> [WHAT TO DO]:
Your copy must hold every line of the records word for word. It must hold no pictures.

---- DATASET CONTENT

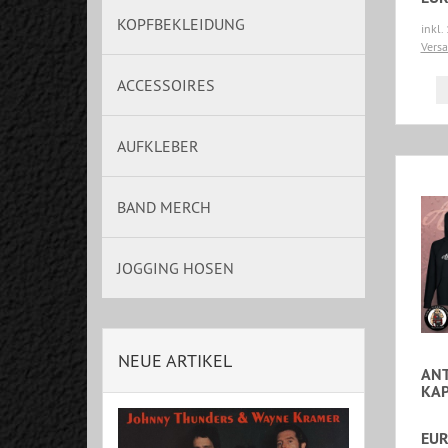
KOPFBEKLEIDUNG
inkl.
Vers
ACCESSOIRES
AUFKLEBER
BAND MERCH
JOGGING HOSEN
NEUE ARTIKEL
ANT
KA
EUR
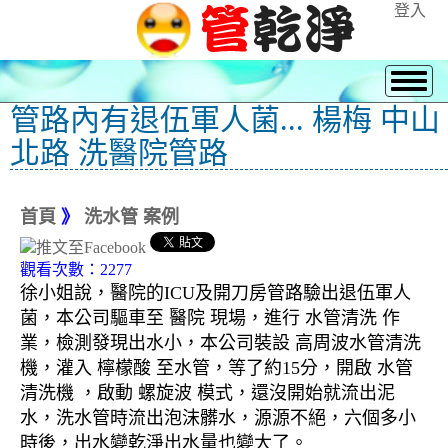
登入
管路內有退伍軍人菌... 楊梅 中山
北路 洗醫院管路
首頁
》
洗水管 案例
觀看次數：2277
徐小姐說，醫院的ICU及開刀房管路驗出退伍軍人
菌，本公司驅車至 醫院 現場，進行 水管清洗 作
業，檢測發現出水小，本公司裝設 高周波水管清洗
機，灌入 檸檬酸 至水管，等了約15分，開啟 水管
清洗機 ，啟動 螺旋波 模式，還沒開始就流出泥
水，洗水管時流出泡沫髒水，源源不絕，六個多小
時後，出水變乾淨出水量也變大了。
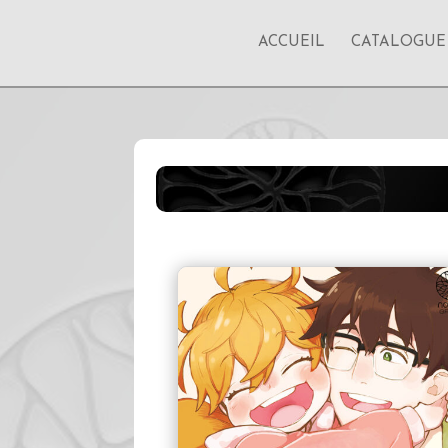
ACCUEIL
CATALOGUE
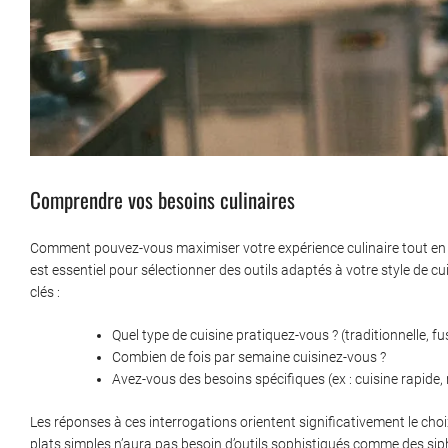
Comprendre vos besoins culinaires
Comment pouvez-vous maximiser votre expérience culinaire tout en 
est essentiel pour sélectionner des outils adaptés à votre style de cu
clés :
Quel type de cuisine pratiquez-vous ? (traditionnelle, fu
Combien de fois par semaine cuisinez-vous ?
Avez-vous des besoins spécifiques (ex : cuisine rapide, r
Les réponses à ces interrogations orientent significativement le cho
plats simples n’aura pas besoin d’outils sophistiqués comme des s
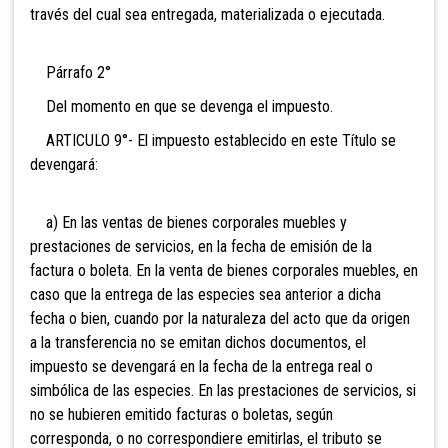
través del cual sea entregada, materializada o ejecutada.
Párrafo 2°
Del momento en que se devenga el impuesto.
ARTICULO 9°- El impuesto establecido en este Título se
devengará:
a) En las ventas de bienes corporales muebles y
prestaciones de servicios, en la fecha de emisión de la
factura o boleta. En la venta de bienes corporales muebles, en
caso que la entrega de las especies sea anterior a dicha
fecha o bien, cuando por la naturaleza del acto que da origen
a la transferencia no se emitan dichos documentos, el
impuesto se devengará en la fecha de la entrega real o
simbólica de las especies. En las prestaciones de servicios, si
no se hubieren emitido facturas o boletas, según
corresponda, o no correspondiere emitirlas, el tributo se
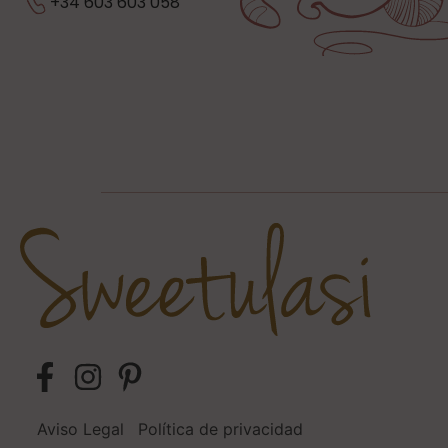
+34 603 603 058
Aviso Legal
Política de privacidad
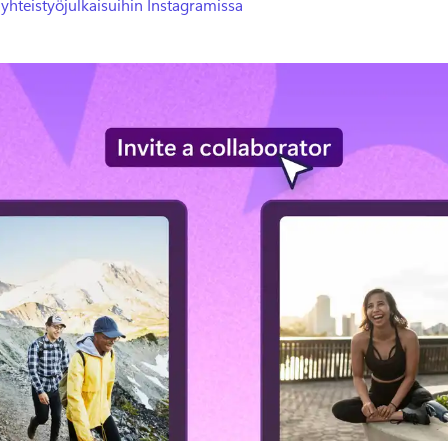
yhteistyöjulkaisuihin Instagramissa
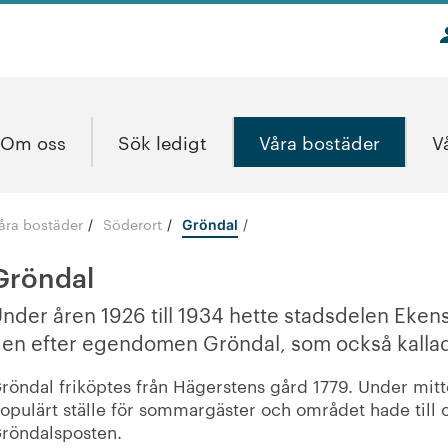
Om oss
Sök ledigt
Våra bostäder
V
åra bostäder
Söderort
/
/
Gröndal
Gröndal
nder åren 1926 till 1934 hette stadsdelen Eken
en efter egendomen Gröndal, som också kallad
röndal friköptes från Hägerstens gård 1779. Under mitt
opulärt ställe för sommargäster och området hade till 
röndalsposten.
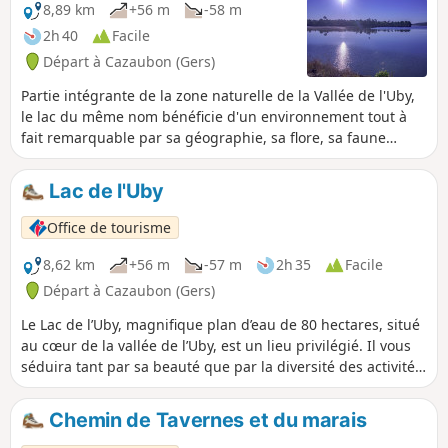
8,89 km
+56 m
-58 m
2h 40
Facile
Départ à Cazaubon (Gers)
Partie intégrante de la zone naturelle de la Vallée de l'Uby,
le lac du même nom bénéficie d'un environnement tout à
fait remarquable par sa géographie, sa flore, sa faune
terrestre, ornithologique ou aquatique. Il forme un plan
d'eau de 80 hectares.
Lac de l'Uby
Office de tourisme
8,62 km
+56 m
-57 m
2h 35
Facile
Départ à Cazaubon (Gers)
Le Lac de l’Uby, magnifique plan d’eau de 80 hectares, situé
au cœur de la vallée de l’Uby, est un lieu privilégié. Il vous
séduira tant par sa beauté que par la diversité des activités
qui y sont proposées.
Chemin de Tavernes et du marais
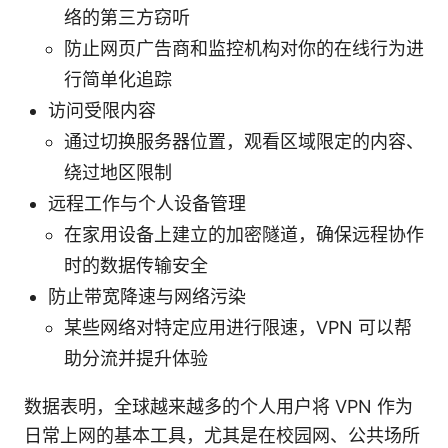
络的第三方窃听
防止网页广告商和监控机构对你的在线行为进
行简单化追踪
访问受限内容
通过切换服务器位置，观看区域限定的内容、
绕过地区限制
远程工作与个人设备管理
在家用设备上建立的加密隧道，确保远程协作
时的数据传输安全
防止带宽降速与网络污染
某些网络对特定应用进行限速，VPN 可以帮
助分流并提升体验
数据表明，全球越来越多的个人用户将 VPN 作为
日常上网的基本工具，尤其是在校园网、公共场所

--------

> [SOLUTION TO THE EXERCISE]:
KOPFBEKLEIDUNG
inkl.
Vers
ACCESSOIRES
AUFKLEBER
BAND MERCH
JOGGING HOSEN
NEUE ARTIKEL
ANT
KA
EUR
登入
管路內有退伍軍人菌... 楊梅 中山
北路 洗醫院管路
首頁
》
洗水管 案例
觀看次數：2277
徐小姐說，醫院的ICU及開刀房管路驗出退伍軍人
菌，本公司驅車至 醫院 現場，進行 水管清洗 作
業，檢測發現出水小，本公司裝設 高周波水管清洗
機，灌入 檸檬酸 至水管，等了約15分，開啟 水管
清洗機 ，啟動 螺旋波 模式，還沒開始就流出泥
水，洗水管時流出泡沫髒水，源源不絕，六個多小
時後，出水變乾淨出水量也變大了。
ACCUEIL
CATALOGUE
Comprendre vos besoins culinaires
Comment pouvez-vous maximiser votre expérience culinaire tout en 
est essentiel pour sélectionner des outils adaptés à votre style de cu
clés :
Quel type de cuisine pratiquez-vous ? (traditionnelle, fu
Combien de fois par semaine cuisinez-vous ?
Avez-vous des besoins spécifiques (ex : cuisine rapide, r
Les réponses à ces interrogations orientent significativement le cho
plats simples n’aura pas besoin d’outils sophistiqués comme des s
través del cual sea entregada, materializada o ejecutada.
Párrafo 2°
Del momento en que se devenga el impuesto.
ARTICULO 9°- El impuesto establecido en este Título se
devengará:
a) En las ventas de bienes corporales muebles y
prestaciones de servicios, en la fecha de emisión de la
factura o boleta. En la venta de bienes corporales muebles, en
caso que la entrega de las especies sea anterior a dicha
fecha o bien, cuando por la naturaleza del acto que da origen
a la transferencia no se emitan dichos documentos, el
impuesto se devengará en la fecha de la entrega real o
simbólica de las especies. En las prestaciones de servicios, si
no se hubieren emitido facturas o boletas, según
corresponda, o no correspondiere emitirlas, el tributo se
+34 603 603 058
Aviso Legal
Política de privacidad
yhteistyöjulkaisuihin Instagramissa
Om oss
Sök ledigt
Våra bostäder
V
åra bostäder
Söderort
/
/
Gröndal
Gröndal
nder åren 1926 till 1934 hette stadsdelen Eken
en efter egendomen Gröndal, som också kallad
röndal friköptes från Hägerstens gård 1779. Under mitt
opulärt ställe för sommargäster och området hade till 
röndalsposten.
8,89 km
+56 m
-58 m
2h 40
Facile
Départ à Cazaubon (Gers)
Partie intégrante de la zone naturelle de la Vallée de l'Uby,
le lac du même nom bénéficie d'un environnement tout à
fait remarquable par sa géographie, sa flore, sa faune
terrestre, ornithologique ou aquatique. Il forme un plan
d'eau de 80 hectares.
Lac de l'Uby
Office de tourisme
8,62 km
+56 m
-57 m
2h 35
Facile
Départ à Cazaubon (Gers)
Le Lac de l’Uby, magnifique plan d’eau de 80 hectares, situé
au cœur de la vallée de l’Uby, est un lieu privilégié. Il vous
séduira tant par sa beauté que par la diversité des activités
qui y sont proposées.
Chemin de Tavernes et du marais
络的第三方窃听
防止网页广告商和监控机构对你的在线行为进
行简单化追踪
访问受限内容
通过切换服务器位置，观看区域限定的内容、
绕过地区限制
远程工作与个人设备管理
在家用设备上建立的加密隧道，确保远程协作
时的数据传输安全
防止带宽降速与网络污染
某些网络对特定应用进行限速，VPN 可以帮
助分流并提升体验
数据表明，全球越来越多的个人用户将 VPN 作为
日常上网的基本工具，尤其是在校园网、公共场所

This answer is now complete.